Comparative Analysis of Residential Load Forecasting with Different Levels of Aggregation †

by
Ana Apolo Peñaloza
*,
Roberto Chouhy Leborgne
and
Alexandre Balbinot
Grupo de Modelagem e Análises de Sistemas de Potência and Laboratório de Instrumentação Eletrônica e Inteligência Artificial, Universidade Federal do Rio Grande do Sul UFRGS, Porto Alegre 90020-000, RS, Brazil
*
Author to whom correspondence should be addressed.
Presented at the 8th International Conference on Time Series and Forecasting, Gran Canaria, Spain, 27–30 June 2022.
Eng. Proc. 2022, 18(1), 29; https://doi.org/10.3390/engproc2022018029
Published: 21 June 2022
(This article belongs to the Proceedings of The 8th International Conference on Time Series and Forecasting)

Abstract

:
Microgrids need a robust residential load forecasting. As a consequence, this highlights the problem of predicting electricity consumption in small amounts of households. The individual demand curve is volatile, and more difficult to forecast than the aggregated demand curve. For this reason, Mean Absolute Percentage Error (MAPE) varies in a large range (of 1% to 45%), depending on the number of consumers analyzed. Different levels of aggregation of household consumers that can be used in microgrids are analyzed; the load forecasting of the single consumer and aggregated consumers are compared. The forecasting methodology used is the most consolidated of Recurrent Neural Networks, i.e., LSTM. The dataset used contains 920 residential consumers belonging to the Commission for Energy Regulation (CER), a control group that is in the Irish Social Science Data Archive (ISSDA) repository. The result shows that the forecasting of groups of more than 20 aggregated consumers has a lower MAPE that individual forecasting. On the other hand, individual forecasting is better for groups with fewer than 10 consumers.

Published: 22 June 2022

1. Introduction

Load forecasting is essential to ensure a balance between demand and generation. Thus, utilities need highly accurate forecasts to maintain the security and stability of power supply [1]. At the same time, the complexity of the distribution network has continued to grow, which has created uncertainty in the grid, especially with the increase in microgeneration from renewable energy, and charging of electric vehicles [2].
Smart meters allow residents to monitor their consumption in real time. In addition to that, these meters provide large amounts of data from utilities [3]. These measurements allow for the enhanced measurement of consumption and energy control, allowing greater flexibility to the distribution network [4].
With this amount of data coming from smart meters, it becomes possible to perform a validation of demand forecasting at household or building levels.
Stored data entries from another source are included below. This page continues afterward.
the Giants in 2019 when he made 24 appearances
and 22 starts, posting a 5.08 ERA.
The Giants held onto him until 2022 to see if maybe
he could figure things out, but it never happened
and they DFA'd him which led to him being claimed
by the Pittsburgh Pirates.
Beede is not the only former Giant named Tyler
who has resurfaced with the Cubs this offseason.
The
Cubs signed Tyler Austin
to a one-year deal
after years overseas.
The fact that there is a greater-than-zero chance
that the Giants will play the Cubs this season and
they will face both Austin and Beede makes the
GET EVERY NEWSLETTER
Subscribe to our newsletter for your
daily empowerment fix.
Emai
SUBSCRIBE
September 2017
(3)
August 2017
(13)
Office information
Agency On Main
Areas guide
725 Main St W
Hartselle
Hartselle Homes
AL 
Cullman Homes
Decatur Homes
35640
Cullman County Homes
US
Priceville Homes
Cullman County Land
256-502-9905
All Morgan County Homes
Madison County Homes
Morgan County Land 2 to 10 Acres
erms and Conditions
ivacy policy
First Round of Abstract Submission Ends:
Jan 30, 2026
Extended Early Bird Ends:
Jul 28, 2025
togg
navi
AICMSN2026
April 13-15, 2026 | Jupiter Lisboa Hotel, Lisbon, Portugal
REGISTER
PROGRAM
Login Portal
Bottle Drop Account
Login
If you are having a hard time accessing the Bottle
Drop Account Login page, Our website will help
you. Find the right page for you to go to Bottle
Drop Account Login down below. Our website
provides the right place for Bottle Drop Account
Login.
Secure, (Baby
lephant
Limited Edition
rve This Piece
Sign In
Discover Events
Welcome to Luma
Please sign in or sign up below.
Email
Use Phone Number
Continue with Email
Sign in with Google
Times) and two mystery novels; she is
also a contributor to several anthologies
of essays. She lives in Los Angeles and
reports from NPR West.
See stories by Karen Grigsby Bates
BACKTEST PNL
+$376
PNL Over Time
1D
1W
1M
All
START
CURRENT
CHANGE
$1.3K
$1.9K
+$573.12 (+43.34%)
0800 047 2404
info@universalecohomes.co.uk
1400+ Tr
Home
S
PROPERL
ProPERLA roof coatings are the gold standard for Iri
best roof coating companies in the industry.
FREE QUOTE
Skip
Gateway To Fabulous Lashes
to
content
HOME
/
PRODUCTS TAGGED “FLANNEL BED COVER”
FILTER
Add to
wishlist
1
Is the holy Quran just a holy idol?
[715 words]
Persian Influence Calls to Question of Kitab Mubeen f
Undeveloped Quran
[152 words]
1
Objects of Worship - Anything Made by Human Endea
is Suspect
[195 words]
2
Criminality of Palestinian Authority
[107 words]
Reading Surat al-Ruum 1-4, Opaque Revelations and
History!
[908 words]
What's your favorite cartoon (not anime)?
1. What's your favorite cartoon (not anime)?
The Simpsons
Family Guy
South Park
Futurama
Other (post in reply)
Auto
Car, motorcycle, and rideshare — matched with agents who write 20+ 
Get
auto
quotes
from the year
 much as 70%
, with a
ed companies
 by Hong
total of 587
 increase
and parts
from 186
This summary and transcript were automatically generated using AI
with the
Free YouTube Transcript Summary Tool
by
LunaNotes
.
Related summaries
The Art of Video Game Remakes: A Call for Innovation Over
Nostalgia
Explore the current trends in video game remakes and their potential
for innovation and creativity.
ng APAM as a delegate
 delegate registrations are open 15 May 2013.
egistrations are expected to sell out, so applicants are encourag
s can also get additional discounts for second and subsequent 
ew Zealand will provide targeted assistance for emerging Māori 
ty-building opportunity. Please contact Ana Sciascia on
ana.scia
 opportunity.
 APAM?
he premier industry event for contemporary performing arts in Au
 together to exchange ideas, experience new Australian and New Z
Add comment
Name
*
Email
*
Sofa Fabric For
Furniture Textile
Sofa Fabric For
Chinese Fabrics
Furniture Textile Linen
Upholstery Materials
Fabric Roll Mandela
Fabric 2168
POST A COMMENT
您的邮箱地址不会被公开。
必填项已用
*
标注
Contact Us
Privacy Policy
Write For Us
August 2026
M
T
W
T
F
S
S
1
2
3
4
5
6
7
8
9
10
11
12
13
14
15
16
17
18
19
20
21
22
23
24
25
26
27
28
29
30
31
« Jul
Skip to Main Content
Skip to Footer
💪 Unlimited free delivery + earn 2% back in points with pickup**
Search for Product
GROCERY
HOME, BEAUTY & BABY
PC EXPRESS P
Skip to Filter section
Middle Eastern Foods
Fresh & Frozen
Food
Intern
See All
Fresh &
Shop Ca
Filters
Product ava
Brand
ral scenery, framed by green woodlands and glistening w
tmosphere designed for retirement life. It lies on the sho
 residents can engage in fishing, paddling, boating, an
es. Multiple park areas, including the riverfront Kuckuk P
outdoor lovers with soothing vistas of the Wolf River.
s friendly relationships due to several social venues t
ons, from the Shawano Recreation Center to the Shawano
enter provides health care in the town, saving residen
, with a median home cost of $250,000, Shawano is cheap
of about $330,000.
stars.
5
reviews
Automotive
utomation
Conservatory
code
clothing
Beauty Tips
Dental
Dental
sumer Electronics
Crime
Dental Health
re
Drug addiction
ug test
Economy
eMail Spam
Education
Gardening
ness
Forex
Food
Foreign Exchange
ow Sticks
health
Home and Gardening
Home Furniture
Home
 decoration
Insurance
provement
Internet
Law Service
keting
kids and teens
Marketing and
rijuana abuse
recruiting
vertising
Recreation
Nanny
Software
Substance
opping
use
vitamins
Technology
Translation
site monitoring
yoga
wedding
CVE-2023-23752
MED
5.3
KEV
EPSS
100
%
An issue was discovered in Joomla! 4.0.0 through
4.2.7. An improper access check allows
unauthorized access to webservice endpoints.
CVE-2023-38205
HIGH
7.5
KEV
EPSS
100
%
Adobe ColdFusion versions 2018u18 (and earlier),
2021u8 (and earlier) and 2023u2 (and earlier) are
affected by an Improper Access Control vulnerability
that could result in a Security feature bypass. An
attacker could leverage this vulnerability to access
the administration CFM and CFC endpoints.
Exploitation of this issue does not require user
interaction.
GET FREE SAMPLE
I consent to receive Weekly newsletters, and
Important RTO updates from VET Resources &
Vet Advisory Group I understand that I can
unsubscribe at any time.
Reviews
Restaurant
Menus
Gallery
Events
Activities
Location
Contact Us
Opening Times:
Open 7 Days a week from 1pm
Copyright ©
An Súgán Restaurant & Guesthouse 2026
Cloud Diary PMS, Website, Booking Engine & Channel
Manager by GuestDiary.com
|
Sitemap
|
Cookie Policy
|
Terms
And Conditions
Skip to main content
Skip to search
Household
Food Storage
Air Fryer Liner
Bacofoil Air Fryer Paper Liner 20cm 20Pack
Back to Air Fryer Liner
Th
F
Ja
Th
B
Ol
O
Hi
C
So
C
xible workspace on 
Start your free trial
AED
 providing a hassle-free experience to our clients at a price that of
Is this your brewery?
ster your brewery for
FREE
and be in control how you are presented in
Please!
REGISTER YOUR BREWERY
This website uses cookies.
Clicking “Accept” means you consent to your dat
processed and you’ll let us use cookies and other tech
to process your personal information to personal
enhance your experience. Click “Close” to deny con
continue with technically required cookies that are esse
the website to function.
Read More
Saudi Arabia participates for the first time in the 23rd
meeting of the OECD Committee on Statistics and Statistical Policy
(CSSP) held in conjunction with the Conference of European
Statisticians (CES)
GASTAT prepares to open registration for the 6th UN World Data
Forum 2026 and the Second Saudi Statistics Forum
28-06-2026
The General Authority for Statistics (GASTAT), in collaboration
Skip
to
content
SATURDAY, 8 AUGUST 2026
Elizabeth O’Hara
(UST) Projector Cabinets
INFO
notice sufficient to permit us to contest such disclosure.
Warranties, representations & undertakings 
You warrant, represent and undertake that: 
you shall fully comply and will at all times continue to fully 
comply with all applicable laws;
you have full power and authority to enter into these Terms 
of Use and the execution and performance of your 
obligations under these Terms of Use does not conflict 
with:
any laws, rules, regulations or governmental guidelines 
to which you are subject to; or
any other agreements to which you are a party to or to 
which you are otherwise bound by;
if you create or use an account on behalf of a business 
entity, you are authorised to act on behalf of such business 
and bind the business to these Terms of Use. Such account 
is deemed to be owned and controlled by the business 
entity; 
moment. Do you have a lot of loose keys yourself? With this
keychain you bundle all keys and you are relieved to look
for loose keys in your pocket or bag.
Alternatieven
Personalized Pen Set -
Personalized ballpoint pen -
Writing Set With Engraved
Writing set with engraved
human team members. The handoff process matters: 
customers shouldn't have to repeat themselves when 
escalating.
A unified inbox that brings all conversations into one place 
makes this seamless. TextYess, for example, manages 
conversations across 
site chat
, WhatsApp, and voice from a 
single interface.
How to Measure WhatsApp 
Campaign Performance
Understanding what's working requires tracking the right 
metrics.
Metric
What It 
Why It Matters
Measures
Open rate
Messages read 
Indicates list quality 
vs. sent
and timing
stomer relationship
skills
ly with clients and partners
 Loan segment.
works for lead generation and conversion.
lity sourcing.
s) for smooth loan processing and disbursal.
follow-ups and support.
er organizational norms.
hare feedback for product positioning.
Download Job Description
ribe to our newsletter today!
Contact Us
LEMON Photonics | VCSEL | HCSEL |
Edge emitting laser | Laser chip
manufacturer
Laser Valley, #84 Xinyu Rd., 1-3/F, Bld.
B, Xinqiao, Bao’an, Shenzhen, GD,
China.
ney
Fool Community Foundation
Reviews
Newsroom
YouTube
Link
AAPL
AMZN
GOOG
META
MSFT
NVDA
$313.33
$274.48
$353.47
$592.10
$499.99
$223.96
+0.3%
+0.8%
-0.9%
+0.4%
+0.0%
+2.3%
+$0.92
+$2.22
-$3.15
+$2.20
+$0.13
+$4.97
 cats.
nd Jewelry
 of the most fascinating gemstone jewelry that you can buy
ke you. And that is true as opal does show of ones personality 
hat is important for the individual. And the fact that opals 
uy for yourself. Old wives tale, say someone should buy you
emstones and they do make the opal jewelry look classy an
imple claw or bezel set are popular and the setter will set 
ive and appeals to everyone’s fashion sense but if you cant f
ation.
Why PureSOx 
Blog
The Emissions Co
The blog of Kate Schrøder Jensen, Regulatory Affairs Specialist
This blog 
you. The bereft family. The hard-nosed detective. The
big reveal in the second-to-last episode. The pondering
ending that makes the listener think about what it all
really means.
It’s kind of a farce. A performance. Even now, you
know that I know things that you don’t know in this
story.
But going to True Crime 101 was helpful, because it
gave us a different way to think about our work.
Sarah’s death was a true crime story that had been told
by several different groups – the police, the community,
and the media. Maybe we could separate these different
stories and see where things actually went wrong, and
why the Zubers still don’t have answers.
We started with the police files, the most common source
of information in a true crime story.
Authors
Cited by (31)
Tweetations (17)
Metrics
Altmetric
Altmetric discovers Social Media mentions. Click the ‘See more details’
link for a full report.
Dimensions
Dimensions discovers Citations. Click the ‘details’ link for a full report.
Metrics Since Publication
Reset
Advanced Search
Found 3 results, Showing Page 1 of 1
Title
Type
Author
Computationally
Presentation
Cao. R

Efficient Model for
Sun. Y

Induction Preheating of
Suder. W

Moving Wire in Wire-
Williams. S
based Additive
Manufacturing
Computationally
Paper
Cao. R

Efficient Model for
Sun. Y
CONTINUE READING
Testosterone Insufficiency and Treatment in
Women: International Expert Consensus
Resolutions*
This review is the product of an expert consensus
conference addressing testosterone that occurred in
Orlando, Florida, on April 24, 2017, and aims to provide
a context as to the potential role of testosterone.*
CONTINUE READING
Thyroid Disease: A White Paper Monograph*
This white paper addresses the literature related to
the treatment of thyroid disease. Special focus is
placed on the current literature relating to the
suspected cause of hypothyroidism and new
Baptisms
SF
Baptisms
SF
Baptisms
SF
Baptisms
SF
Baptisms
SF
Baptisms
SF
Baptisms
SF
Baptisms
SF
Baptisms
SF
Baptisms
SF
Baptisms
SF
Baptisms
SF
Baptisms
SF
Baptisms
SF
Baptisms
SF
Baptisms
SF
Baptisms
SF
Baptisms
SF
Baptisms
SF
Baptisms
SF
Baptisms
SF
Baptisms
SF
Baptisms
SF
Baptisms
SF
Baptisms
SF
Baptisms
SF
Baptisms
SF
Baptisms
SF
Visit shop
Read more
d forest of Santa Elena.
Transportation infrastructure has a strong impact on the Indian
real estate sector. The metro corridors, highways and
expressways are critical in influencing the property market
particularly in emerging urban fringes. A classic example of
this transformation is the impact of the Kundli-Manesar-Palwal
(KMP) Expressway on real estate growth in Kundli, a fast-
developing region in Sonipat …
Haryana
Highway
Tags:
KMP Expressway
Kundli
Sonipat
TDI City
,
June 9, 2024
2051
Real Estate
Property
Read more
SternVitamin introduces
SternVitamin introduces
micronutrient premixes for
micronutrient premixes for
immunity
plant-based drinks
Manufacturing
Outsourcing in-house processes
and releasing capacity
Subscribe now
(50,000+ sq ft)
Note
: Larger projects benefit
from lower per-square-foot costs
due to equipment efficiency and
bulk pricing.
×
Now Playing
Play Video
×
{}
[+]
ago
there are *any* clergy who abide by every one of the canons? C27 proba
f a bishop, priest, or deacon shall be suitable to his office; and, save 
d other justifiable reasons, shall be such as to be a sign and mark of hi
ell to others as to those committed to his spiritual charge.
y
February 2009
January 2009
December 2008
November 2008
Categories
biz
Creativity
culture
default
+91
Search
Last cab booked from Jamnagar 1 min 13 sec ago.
At these levels, consumption profiles are volatile [5,6]. Most load forecasting work is focused instead on large substations with tens of MW or transmission grids with tens of GW. Forecasting is assessed by the Mean Absolute Percentage Error (MAPE) metric which is generally below 2% for a substation at transmission level, while it can reach up to 30% for residential consumers [4]. Figure 1 shows aggregated demand curves for different amounts of consumers. This figure expresses that with 100 consumers, the demand curve is quite smoothed.
This work aims to analyze the demand forecasting in the context of microgrids. A dataset of 30 min demand of an individual residential consumer is used. This allows a comparison between demand forecasting of individual and aggregated consumers. This comparison is performed with different numbers of aggregated consumers (5, 10, 20, 30, 50 and 100). The selection of these consumers is random from a set of 256 residential consumers. The error metric used is the MAPE and the forecasting method is the Long Short-Term Memory (LSTM) recurrent neural network. LSTM is a consolidated methodology in load forecasting.

2. Literature Review

The literature for demand forecasting is quite extensive, so it is possible to find statistical or machine learning methods for this purpose. In recent years, deep-learning methods are becoming popular for demand forecasting. Thus, recurrent neural networks, with their variant LSTM and GRU, are the most widely used methodologies for forecasting, as can be found in [2,7,8,9,10,11,12,13] for LSTM and [14,15] for GRU.
The forecasting literature is divided into forecasting of energy consumption and forecasting of load demand. Energy consumption forecasting has been used for few consumers, usually households or buildings, as found in [15,16,17,18,19]. On the other hand, load forecasting is used to forecast substations’ demand, as found in [5,13,20,21,22]. These two approaches have completely different forecast errors using the same performance metrics. This is due to the difficulty of predicting power consumption.
Some authors that forecast energy consumption had aggregated individual energy consumption to obtain the building energy consumption [23].
There are few papers in the literature that compare load forecasting results and performance when using individual or aggregated consumers. Methodology performance for different levels of aggregation was evaluated in [7]. The authors found that with an aggregation of 5 consumers, the forecast errors are between 30 and 50%, while with 1000 aggregated consumers, the errors drop to less than 5%. However, the authors have not analyzed the forecasting performance for single users.
One of the first to analyze individual load forecasting is [13]. The individual’s demand volatility makes the prediction difficult. Forecasting methodology is using an LSTM neural network. Demand forecasting is done for 69 consumers who belong to a set of 10,000 consumers from Australia for a period of three months. Other quantities of aggregated consumers are not analyzed. Results show that the non-aggregate forecast is better than the aggregate set forecast.
Comparisons of demand forecasting with different levels of aggregation are presented in [4], but the results are ambiguous and do not consider a non-aggregated methodology. Different aggregation levels using LSTM are shown in [24]. Their results suggest that demand forecasting of more than 200 aggregated residential consumers hardly decreases error, with the error curve becoming almost constant. However, the work of [24] only considers the increase in consumers and how this reflects on the aggregate predictor error. Non-aggregated consumers are not considered.
A methodology for demand forecasting of 200 consumers that are divided into groups of 50, 100, and 150 is presented in [25]. Forecasting is performed by LSTM and k-means clustering. The methodology without clustering proved to be better. They do not perform analyses with groups smaller than 50 consumers, which would be a typical microgrid context.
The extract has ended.